A: It's simple: switching allows you to pick 2 out of the 3 doors.  Choosing door number 1 and then always switching, is the equivalent of saying "door number 2 or door number 3, but NOT door number 1".  When you look at it that way, you should see that you have a 2/3 chance of being right, and that the opening of a door simply confirms which door it must be if you are right.  
Increase the number of doors and it should become even more obvious that saying "door 2 or 3 or 4 or 5 or ..., but not 1" is the right way to bet. You have an $1-1/x$ chance of being right, and a $1/x$ chance of being wrong.
A: The person who changes his choice will win if and only if his first choice was wrong, and there is a probability of   $\frac{2}{3}$ on that. 
The person who does not change his choice will win if and only if his first choice was right. There is a probability of $\frac{1}{3}$ on that.
A: Let us use some theory here. Lets call the doors $0, 1, 2,$ and the right door $D$.
$$P(D=0)=P(D=1)=P(D=2)=\frac13$$
$D$ is random.
Now let us call the door we choose $C$. $C$ is not random. Without loss of generality, let $C=0$. Also we have $R$, the revealed door, which is random. Since the person won't reveal the right door or the one you choose, $R \neq C$ and $R \neq D$. Since we know $C$, without knowledge of $D$ we have:
$$P(R=1)=P(R=2)=\frac12$$
Let us say, without loss of generality, we get the information $R=2$. Then what we are looking for is $P(D=1|R=2)$.
$$\frac{P(D=1 \wedge R=2)}{P(R=2)}$$
$$\frac{P(R=2|D=1)P(D=1)}{\frac12}$$
Now, $P(R=2|D=1)=1$, since $R$ can't be 0 or 1, since those are already taken by $C$ and $D$.
$$\frac{1 \cdot \frac13}{\frac12}$$
So the answer is: $\frac23=66.\overline6 \%$.
A: The tip I've come up with to explain this problem is that you need to consider that the doors AREN'T RANDOMIZED after Monty deletes the door that is wrong. This means that although the probabilities the two remaining choices have of being correct add up to 1, the two probabilities aren't the same as before. It is wrong to state that because they had equal probabilities before, 1/3 each, they should have equal probabilities after Monty's deletion. The doors are randomized in the beginning when you have three doors, which is why you can say that each option has and equal chance of being right. However, after Monty deletes the wrong door from the other doors which you did not pick, now you are left with the probability that the door you picked is right of 1/3, and the probability that the other door is right, which is also equal to the probability that you chose the wrong door of (1/3 + 1/3 = 2/3). Well, those are my 2 cents, and I hope it helps!
A: Let us compare our chances of winning when we switch and when we don't.
Scenario 1-Switching:You switch your choice after the host opens the door not containing the prize.
Now if you want to win the prize, initially choosing the door with no prize and the scenario-1 condition will guarantee your win.And the probability of you initially choosing the door with no prize is 2/3. (Because there are two doors with no prize) .

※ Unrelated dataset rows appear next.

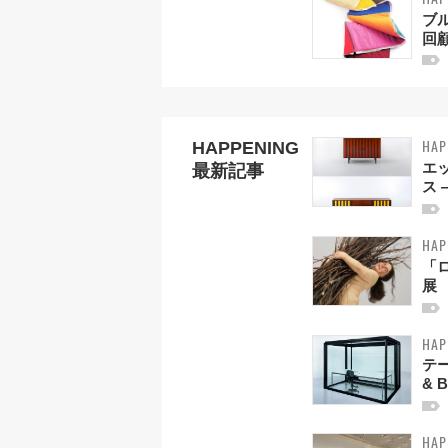
ブ
回
HAP
HAPPENING
エ
最新記事
ス 
HAP
「
展
HAP
テー
& B
HAP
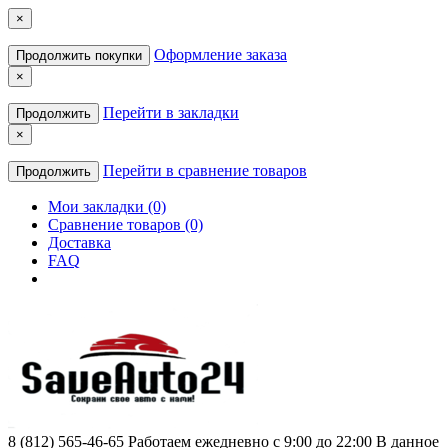
×
Оформление заказа
Продолжить покупки
×
Перейти в закладки
Продолжить
×
Перейти в сравнение товаров
Продолжить
Мои закладки (0)
Сравнение товаров (0)
Доставка
FAQ
8 (812) 565-46-65
Работаем ежедневно с 9:00 до 22:00 В данное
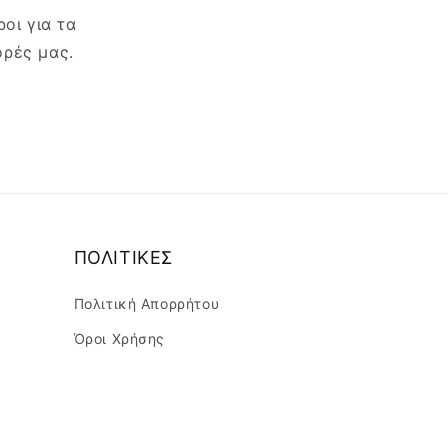
οι για τα
ορές μας.
ΠΟΛΙΤΙΚΕΣ
Πολιτική Απορρήτου
Όροι Χρήσης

So the probability of you winning in Scenario 1 is 66.66%.

Scenario 2-Not switching: You don't switch after the host reveals a door with no prize.
Choosing the correct door initially and the scenario-2 condition will guarantee your win. And the probability of you choosing the prize door initially is 1/3. 
So the probability of you winning in case of Scenario-2 is 33.33%.